About this task: Copy each line of the records exactly, stopping only after the line that contains "Marine Le Pen" has been written, and leave pictures out.

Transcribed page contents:
-- Opening Marker --
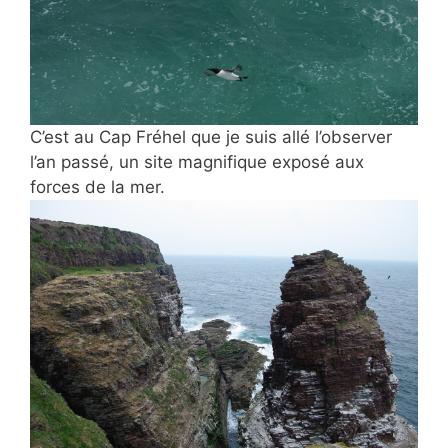
C’est au Cap Fréhel que je suis
allé l’observer
l’an passé, un site magnifique exposé aux
forces de la mer.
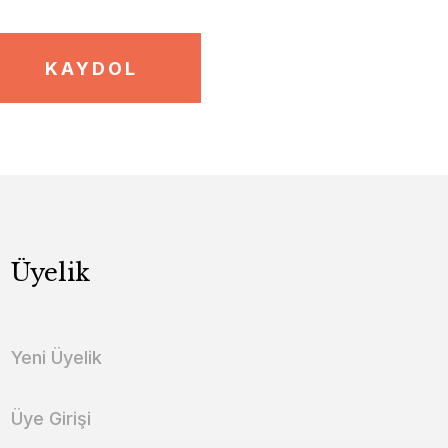
KAYDOL
Üyelik
Yeni Üyelik
Üye Girişi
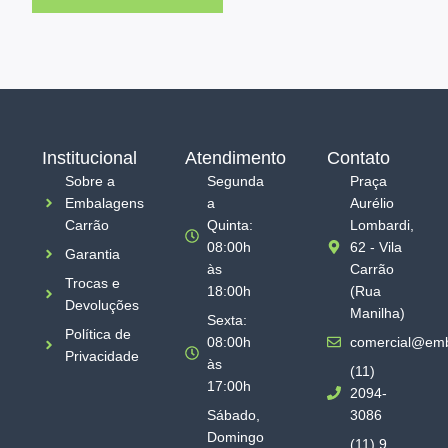
Institucional
Atendimento
Contato
Sobre a
Segunda
Praça
Embalagens
a
Aurélio
Carrão
Quinta:
Lombardi,
08:00h
62 - Vila
Garantia
às
Carrão
Trocas e
18:00h
(Rua
Devoluções
Manilha)
Sexta:
Política de
08:00h
comercial@emb
Privacidade
às
(11)
17:00h
2094-
Sábado,
3086
Domingo
(11) 9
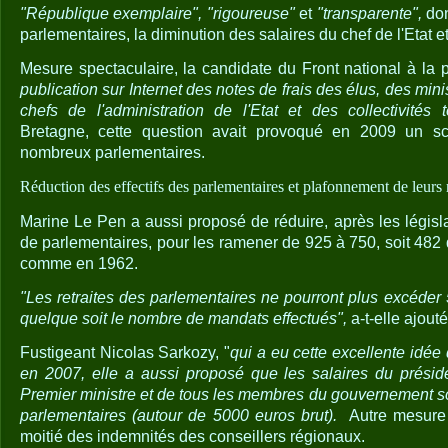
"République exemplaire", "rigoureuse"
et
"transparente",
don
parlementaires, la diminution des salaires du chef de l'Etat e
Mesure spectaculaire, la candidate du Front national à la 
publication sur Internet des notes de frais des élus, des min
chefs de l'administration de l'Etat et des collectivités ter
Bretagne, cette question avait provoqué en 2009 un s
nombreux parlementaires.
Réduction des effectifs des parlementaires et plafonnement de leurs
Marine Le Pen a aussi proposé de réduire, après les législ
de parlementaires, pour les ramener de 925 à 750, soit 482
comme en 1962.
"Les retraites des parlementaires ne pourront plus excéder
quelque soit le nombre de mandats effectués",
a-t-elle ajouté
Fustigeant Nicolas Sarkozy, "
qui a eu cette excellente idé
en 2007, elle a aussi proposé que les salaires du présid
Premier ministre et de tous les membres du gouvernement so
parlementaires (autour de 5000 euros brut).
Autre mesure 
moitié des indemnités des conseillers régionaux.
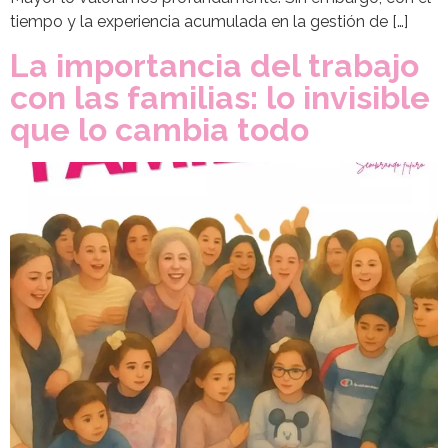
tiempo y la experiencia acumulada en la gestión de […]
La importancia del trabajo
con las familias: lo invisible
que lo cambia todo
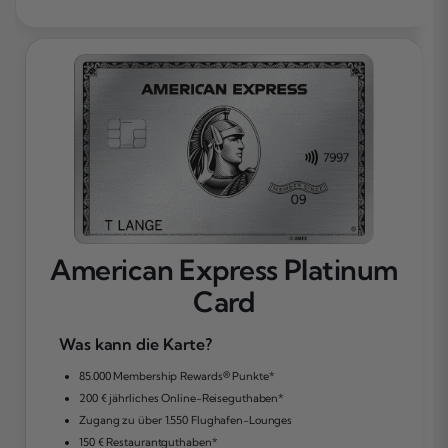
American Express Platinum
Card
Was kann die Karte?
85.000 Membership Rewards® Punkte*
200 € jährliches Online-Reiseguthaben*
Zugang zu über 1.550 Flughafen-Lounges
150 € Restaurantguthaben*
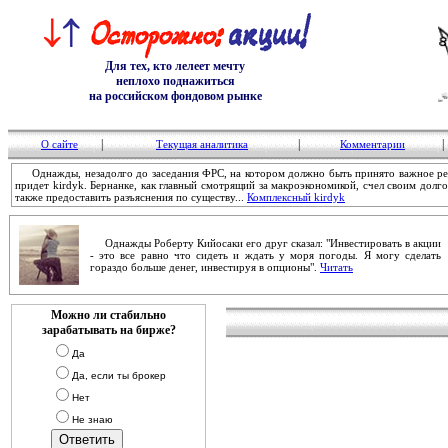
Для тех, кто лелеет мечту
неплохо поднажиться
на российском фондовом рынке
|
|
|
О сайте
Текущая аналитика
Комментарии
Однажды, незадолго до заседания ФРС, на котором должно быть принято важное реш
придет kirdyk. Бернанке, как главный смотрящий за макроэкономикой, счел своим дол
также предоставить разъяснения по существу...
Комплексный kirdyk
Однажды Роберту Кийосаки его друг сказал: "Инвестировать в акции
- это все равно что сидеть и ждать у моря погоды. Я могу сделать
гораздо больше денег, инвестируя в опционы".
Читать
Можно ли стабильно
зарабатывать на бирже?
Да
Да, если ты брокер
Нет
Не знаю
-- Closing Marker --
Reply:
C’est au Cap Fréhel que je suis
allé l’observer
l’an passé, un site magnifique exposé aux
forces de la mer.
KAYDOL
Üyelik
Yeni Üyelik
Üye Girişi
Institucional
Atendimento
Contato
Sobre a
Segunda
Praça
Embalagens
a
Aurélio
Carrão
Quinta:
Lombardi,
08:00h
62 - Vila
Garantia
às
Carrão
Trocas e
18:00h
(Rua
Devoluções
Manilha)
Sexta:
Política de
08:00h
comercial@emb
Privacidade
às
(11)
17:00h
2094-
Sábado,
3086
Domingo
(11) 9
"République exemplaire", "rigoureuse"
et
"transparente",
don
parlementaires, la diminution des salaires du chef de l'Etat e
Mesure spectaculaire, la candidate du Front national à la 
publication sur Internet des notes de frais des élus, des min
chefs de l'administration de l'Etat et des collectivités ter
Bretagne, cette question avait provoqué en 2009 un s
nombreux parlementaires.
Réduction des effectifs des parlementaires et plafonnement de leurs
Marine Le Pen a aussi proposé de réduire, après les législ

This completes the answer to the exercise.